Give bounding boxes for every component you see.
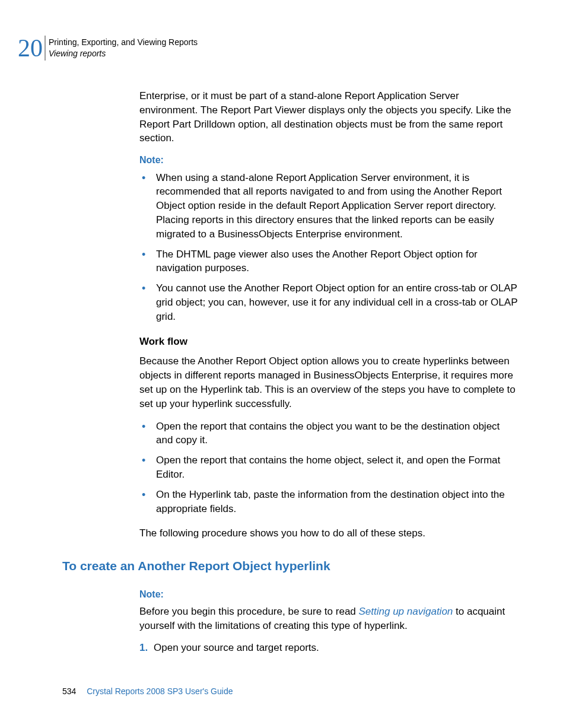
- setting-up-navigation-link[interactable]: Setting up navigation: [359, 606, 453, 617]
- step-number: 1.: [139, 641, 148, 655]
- chapter-subtitle: Viewing reports: [49, 48, 198, 59]
- list-item: Open the report that contains the object…: [139, 419, 519, 448]
- numbered-steps: 1. Open your source and target reports.: [139, 641, 519, 655]
- chapter-number: 20: [18, 36, 43, 61]
- section-heading: To create an Another Report Object hyper…: [62, 557, 519, 574]
- note2-before: Before you begin this procedure, be sure…: [139, 606, 359, 617]
- page-header: 20 Printing, Exporting, and Viewing Repo…: [18, 36, 198, 61]
- list-item: The DHTML page viewer also uses the Anot…: [139, 247, 519, 276]
- note-label: Note:: [139, 154, 519, 167]
- list-item: Open the report that contains the home o…: [139, 453, 519, 482]
- list-item: When using a stand-alone Report Applicat…: [139, 171, 519, 241]
- header-text-block: Printing, Exporting, and Viewing Reports…: [49, 37, 198, 59]
- workflow-bullet-list: Open the report that contains the object…: [139, 419, 519, 516]
- note2-paragraph: Before you begin this procedure, be sure…: [139, 605, 519, 633]
- workflow-heading: Work flow: [139, 335, 519, 349]
- main-content: Enterprise, or it must be part of a stan…: [139, 89, 519, 660]
- step-text: Open your source and target reports.: [154, 642, 319, 653]
- page-footer: 534 Crystal Reports 2008 SP3 User's Guid…: [62, 686, 233, 696]
- header-divider: [44, 36, 46, 61]
- note-label: Note:: [139, 588, 519, 601]
- note-bullet-list: When using a stand-alone Report Applicat…: [139, 171, 519, 324]
- workflow-intro: Because the Another Report Object option…: [139, 354, 519, 411]
- intro-paragraph: Enterprise, or it must be part of a stan…: [139, 89, 519, 145]
- step-item: 1. Open your source and target reports.: [139, 641, 519, 655]
- workflow-outro: The following procedure shows you how to…: [139, 526, 519, 541]
- list-item: On the Hyperlink tab, paste the informat…: [139, 488, 519, 516]
- page-number: 534: [62, 686, 76, 696]
- guide-title: Crystal Reports 2008 SP3 User's Guide: [87, 686, 233, 696]
- list-item: You cannot use the Another Report Object…: [139, 281, 519, 323]
- chapter-title: Printing, Exporting, and Viewing Reports: [49, 37, 198, 48]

****************************************

Exercise aim: All of the listing above must be output exactly, except for its pictures.

Answer section:
Give bounding boxes for every component you see.
- setting-up-navigation-link[interactable]: Setting up navigation: [359, 606, 453, 617]
- step-number: 1.: [139, 641, 148, 655]
- chapter-subtitle: Viewing reports: [49, 48, 198, 59]
- list-item: Open the report that contains the object…: [139, 419, 519, 448]
- numbered-steps: 1. Open your source and target reports.: [139, 641, 519, 655]
- chapter-number: 20: [18, 36, 43, 61]
- section-heading: To create an Another Report Object hyper…: [62, 557, 519, 574]
- note2-before: Before you begin this procedure, be sure…: [139, 606, 359, 617]
- page-header: 20 Printing, Exporting, and Viewing Repo…: [18, 36, 198, 61]
- list-item: The DHTML page viewer also uses the Anot…: [139, 247, 519, 276]
- note-label: Note:: [139, 154, 519, 167]
- list-item: Open the report that contains the home o…: [139, 453, 519, 482]
- list-item: When using a stand-alone Report Applicat…: [139, 171, 519, 241]
- header-text-block: Printing, Exporting, and Viewing Reports…: [49, 37, 198, 59]
- workflow-bullet-list: Open the report that contains the object…: [139, 419, 519, 516]
- note2-paragraph: Before you begin this procedure, be sure…: [139, 605, 519, 633]
- workflow-heading: Work flow: [139, 335, 519, 349]
- main-content: Enterprise, or it must be part of a stan…: [139, 89, 519, 660]
- step-text: Open your source and target reports.: [154, 642, 319, 653]
- page-footer: 534 Crystal Reports 2008 SP3 User's Guid…: [62, 686, 233, 696]
- header-divider: [44, 36, 46, 61]
- note-label: Note:: [139, 588, 519, 601]
- note-bullet-list: When using a stand-alone Report Applicat…: [139, 171, 519, 324]
- workflow-intro: Because the Another Report Object option…: [139, 354, 519, 411]
- intro-paragraph: Enterprise, or it must be part of a stan…: [139, 89, 519, 145]
- step-item: 1. Open your source and target reports.: [139, 641, 519, 655]
- workflow-outro: The following procedure shows you how to…: [139, 526, 519, 541]
- list-item: On the Hyperlink tab, paste the informat…: [139, 488, 519, 516]
- page-number: 534: [62, 686, 76, 696]
- guide-title: Crystal Reports 2008 SP3 User's Guide: [87, 686, 233, 696]
- list-item: You cannot use the Another Report Object…: [139, 281, 519, 323]
- chapter-title: Printing, Exporting, and Viewing Reports: [49, 37, 198, 48]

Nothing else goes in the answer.